Jonny Godsmark

Personal information
- Date of birth: 3 September 1989 (age 36)
- Place of birth: Guide Post, England
- Position: Midfielder

Youth career
- 2006–2008: Newcastle United

Senior career*
- Years: Team / Apps / (Gls)
- 2008–2010: Newcastle United / 0 / (0)
- 2009–2010: → Hereford United (loan) / 8 / (1)
- 2010–2018: Ashington

= Jonny Godsmark =

English footballer

Jonathan Godsmark (born 3 September 1989) is an English retired footballer.

==Career==
Godsmark started his career with Newcastle United and made his reserve team debut in Northumberland Senior Cup against Walker on 16 October 2006, and then scored his first reserve goal after coming on as a substitute in the Premier Reserve League fixture at Wigan Athletic on 24 January 2007. He struck two goals for the second string in 2006/07. Slight of build, Godsmark made an impact with his skillful ball-playing as a wing man and he was nicknamed "Guide Post-born Speed Demon" by the Geordie media. He made his first senior appearance as a substitute for Newcastle in the 0–1 away friendly defeat at Hull City on 1 August 2007 and signed a professional contract in 2008.

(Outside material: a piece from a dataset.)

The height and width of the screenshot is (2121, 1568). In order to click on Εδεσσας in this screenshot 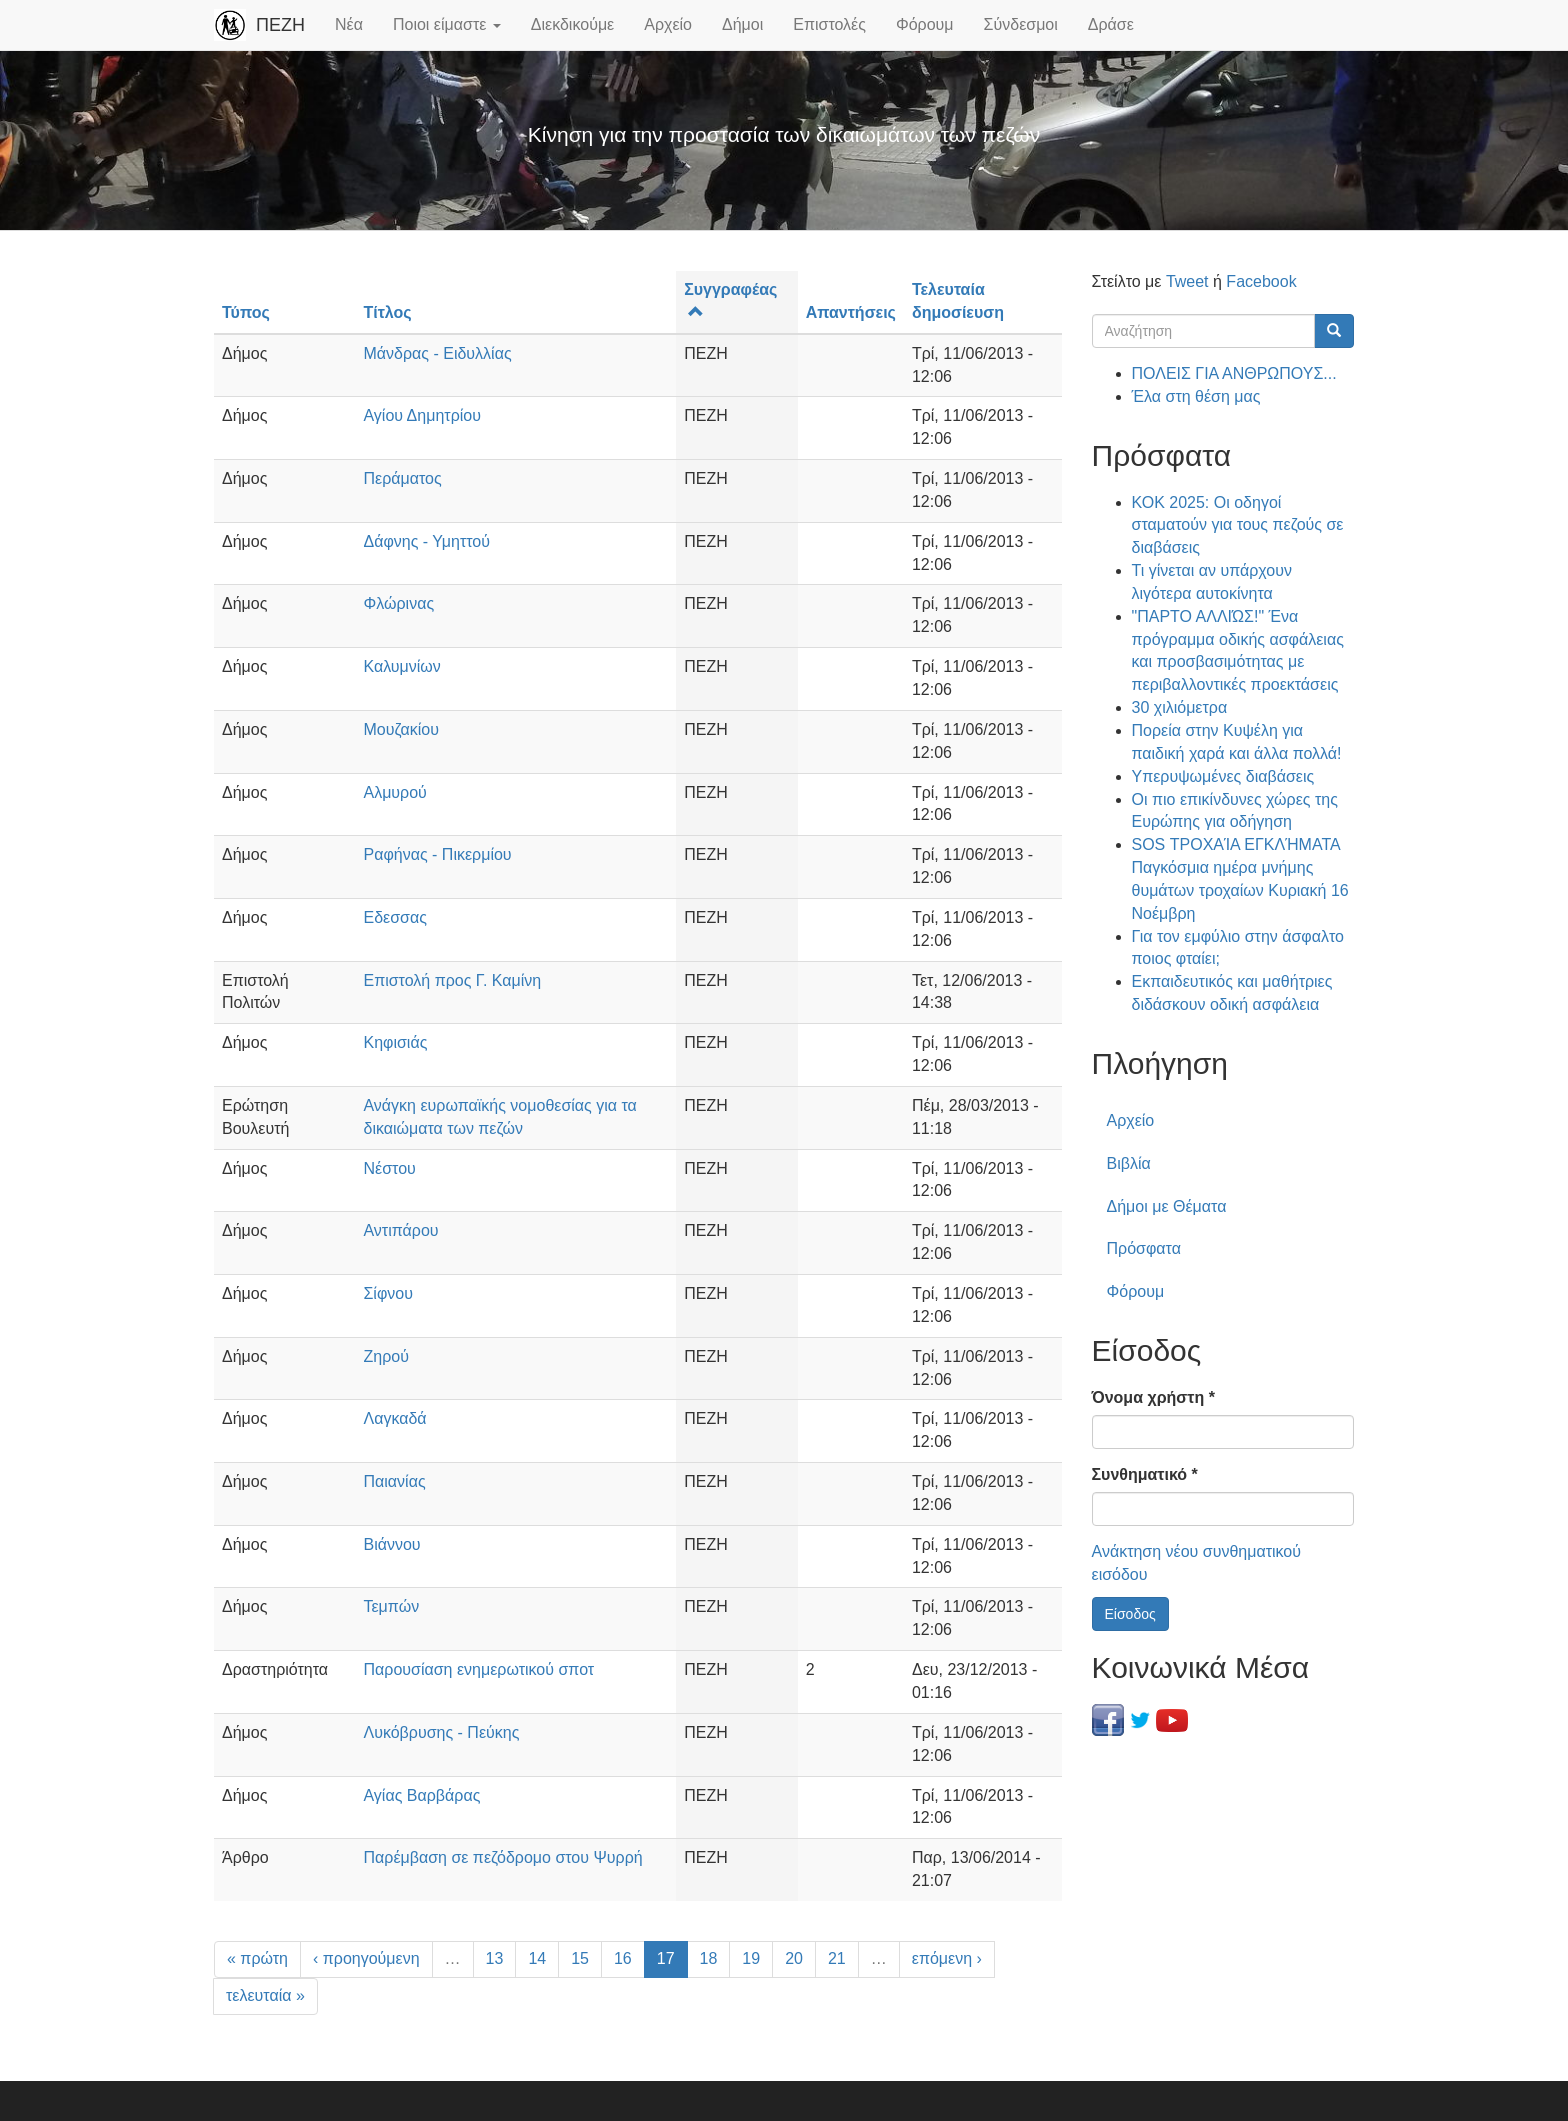, I will do `click(394, 917)`.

On 6 August 2009 it was confirmed that he would be going on loan to Hereford United on a six-month loan deal.
He made his Football League debut for Hereford United against Morecambe in August 2009. He scored his first goal for Hereford in extra time of a League Cup tie against Charlton Athletic, a goal which proved to be the winner. He then went on to score the equaliser in the next match, against Cheltenham Town which ended 1–1. Godsmark was released by Newcastle at the end of the 2009–10 season and has signed for his local club Ashington.